[[ RECORDS SUPPLIED, beginning ]]

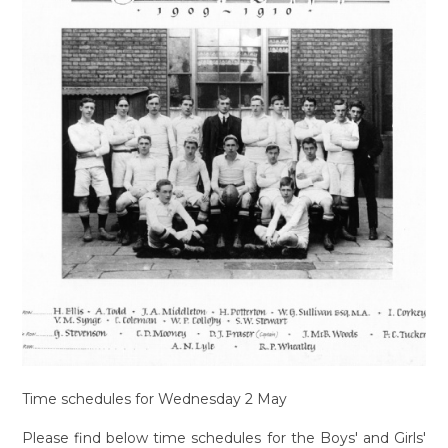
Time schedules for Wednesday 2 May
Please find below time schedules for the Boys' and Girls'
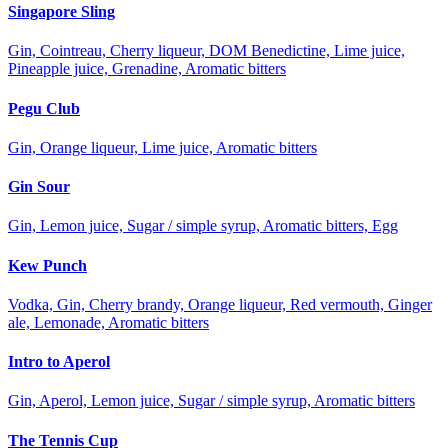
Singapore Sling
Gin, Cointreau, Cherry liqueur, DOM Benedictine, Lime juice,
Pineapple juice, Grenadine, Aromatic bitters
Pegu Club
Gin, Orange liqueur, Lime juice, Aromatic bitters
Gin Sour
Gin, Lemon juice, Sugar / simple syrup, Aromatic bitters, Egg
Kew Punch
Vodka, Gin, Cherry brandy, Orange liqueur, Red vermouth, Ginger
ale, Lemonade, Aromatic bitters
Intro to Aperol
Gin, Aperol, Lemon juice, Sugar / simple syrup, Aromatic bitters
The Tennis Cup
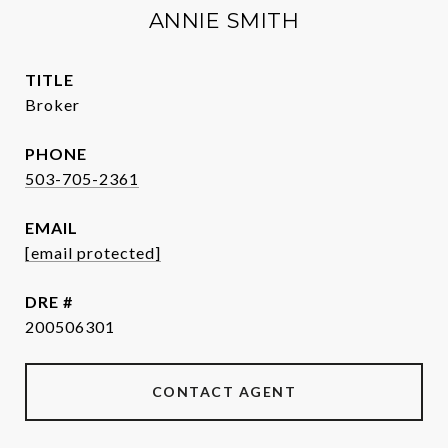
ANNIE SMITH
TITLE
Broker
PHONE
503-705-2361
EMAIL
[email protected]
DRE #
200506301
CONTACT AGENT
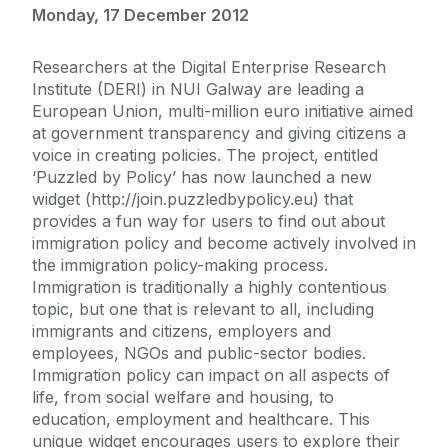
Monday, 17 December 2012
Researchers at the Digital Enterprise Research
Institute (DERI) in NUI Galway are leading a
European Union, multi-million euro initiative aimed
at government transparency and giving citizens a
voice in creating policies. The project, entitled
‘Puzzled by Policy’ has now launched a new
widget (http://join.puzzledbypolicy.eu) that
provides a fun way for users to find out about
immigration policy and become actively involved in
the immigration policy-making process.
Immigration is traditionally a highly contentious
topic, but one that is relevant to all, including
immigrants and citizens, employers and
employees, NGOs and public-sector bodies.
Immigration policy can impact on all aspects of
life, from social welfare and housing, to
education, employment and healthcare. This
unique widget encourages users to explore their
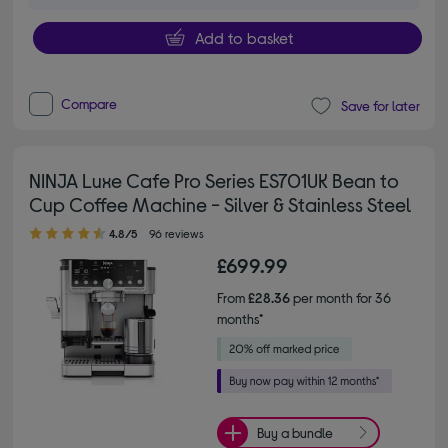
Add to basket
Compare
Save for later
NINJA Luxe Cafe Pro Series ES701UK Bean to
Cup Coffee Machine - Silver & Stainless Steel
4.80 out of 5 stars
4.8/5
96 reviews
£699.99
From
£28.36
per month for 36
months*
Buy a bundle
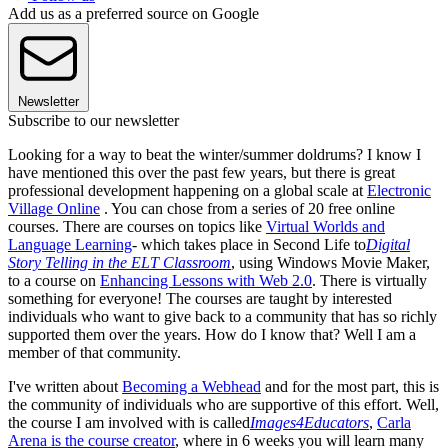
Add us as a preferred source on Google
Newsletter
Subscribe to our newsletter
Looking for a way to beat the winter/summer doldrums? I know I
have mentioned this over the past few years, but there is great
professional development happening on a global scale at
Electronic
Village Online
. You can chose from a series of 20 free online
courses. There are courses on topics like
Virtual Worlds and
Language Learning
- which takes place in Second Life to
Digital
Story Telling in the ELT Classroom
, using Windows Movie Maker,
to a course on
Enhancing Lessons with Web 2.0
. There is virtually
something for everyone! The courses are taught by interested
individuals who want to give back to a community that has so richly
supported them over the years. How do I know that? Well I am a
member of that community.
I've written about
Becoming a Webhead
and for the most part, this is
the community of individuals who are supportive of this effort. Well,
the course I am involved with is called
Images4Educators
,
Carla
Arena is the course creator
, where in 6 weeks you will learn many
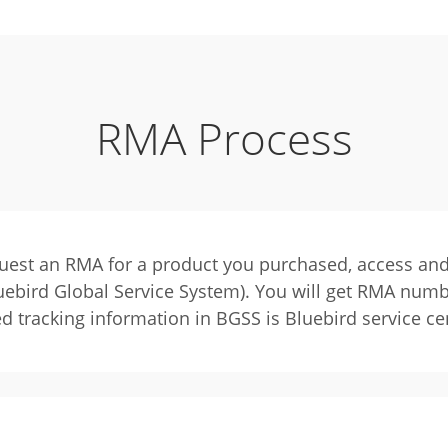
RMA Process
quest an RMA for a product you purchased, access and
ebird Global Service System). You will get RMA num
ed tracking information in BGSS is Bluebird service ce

[[ RECORDS SUPPLIED, end ]]
[[ RECORDS SUPPLIED, beginning ]]

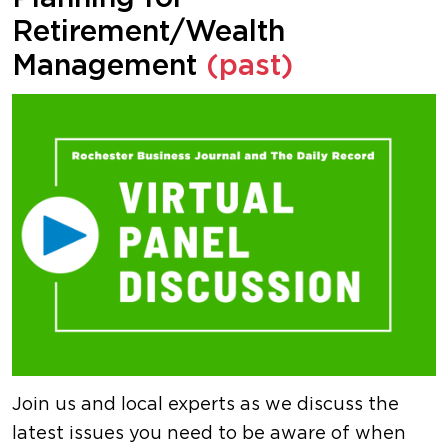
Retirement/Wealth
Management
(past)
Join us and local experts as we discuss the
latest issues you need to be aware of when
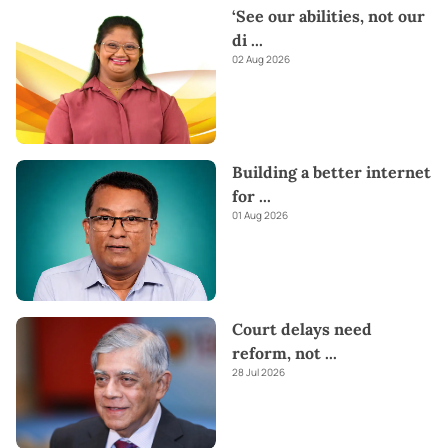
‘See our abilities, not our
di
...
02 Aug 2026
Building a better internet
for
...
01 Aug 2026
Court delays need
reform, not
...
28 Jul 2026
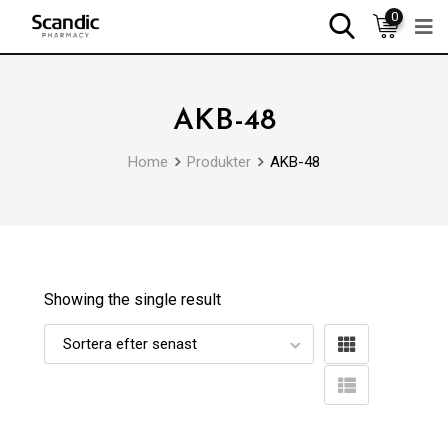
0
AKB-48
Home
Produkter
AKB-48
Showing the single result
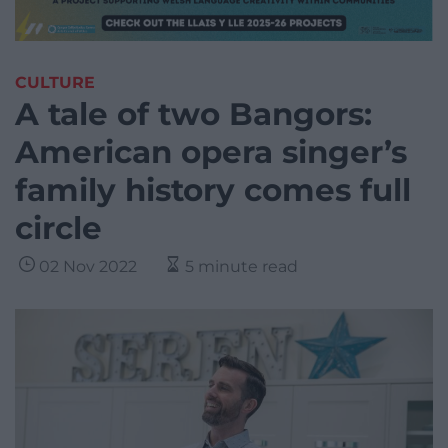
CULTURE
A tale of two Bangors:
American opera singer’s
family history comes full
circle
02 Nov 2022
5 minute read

[[ RECORDS SUPPLIED, end ]]
[[ RECORDS SUPPLIED, beginning ]]

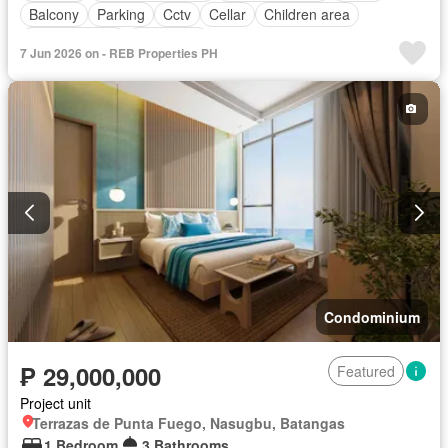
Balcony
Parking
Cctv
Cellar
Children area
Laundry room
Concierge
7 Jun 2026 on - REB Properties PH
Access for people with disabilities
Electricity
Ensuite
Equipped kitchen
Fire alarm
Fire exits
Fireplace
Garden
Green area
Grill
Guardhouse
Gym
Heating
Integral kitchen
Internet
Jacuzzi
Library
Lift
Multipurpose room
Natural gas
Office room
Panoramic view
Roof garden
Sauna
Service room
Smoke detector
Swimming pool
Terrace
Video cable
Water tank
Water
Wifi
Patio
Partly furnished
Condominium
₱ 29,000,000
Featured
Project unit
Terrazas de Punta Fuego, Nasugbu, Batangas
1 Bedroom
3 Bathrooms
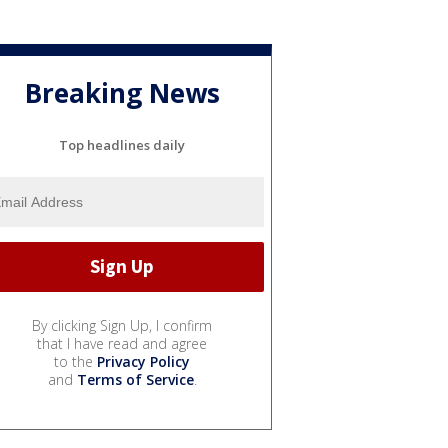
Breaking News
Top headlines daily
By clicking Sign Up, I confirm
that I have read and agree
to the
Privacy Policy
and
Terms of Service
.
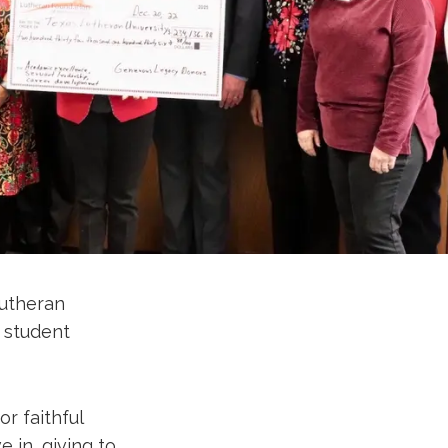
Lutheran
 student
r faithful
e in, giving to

[[ RECORDS SUPPLIED, end ]]

### EXERCISE REQUIREMENTS
Check each line of the entries for "Digital" and copy those that have it.

### ANSWER
Researchers at the Digital Enterprise Research
Digital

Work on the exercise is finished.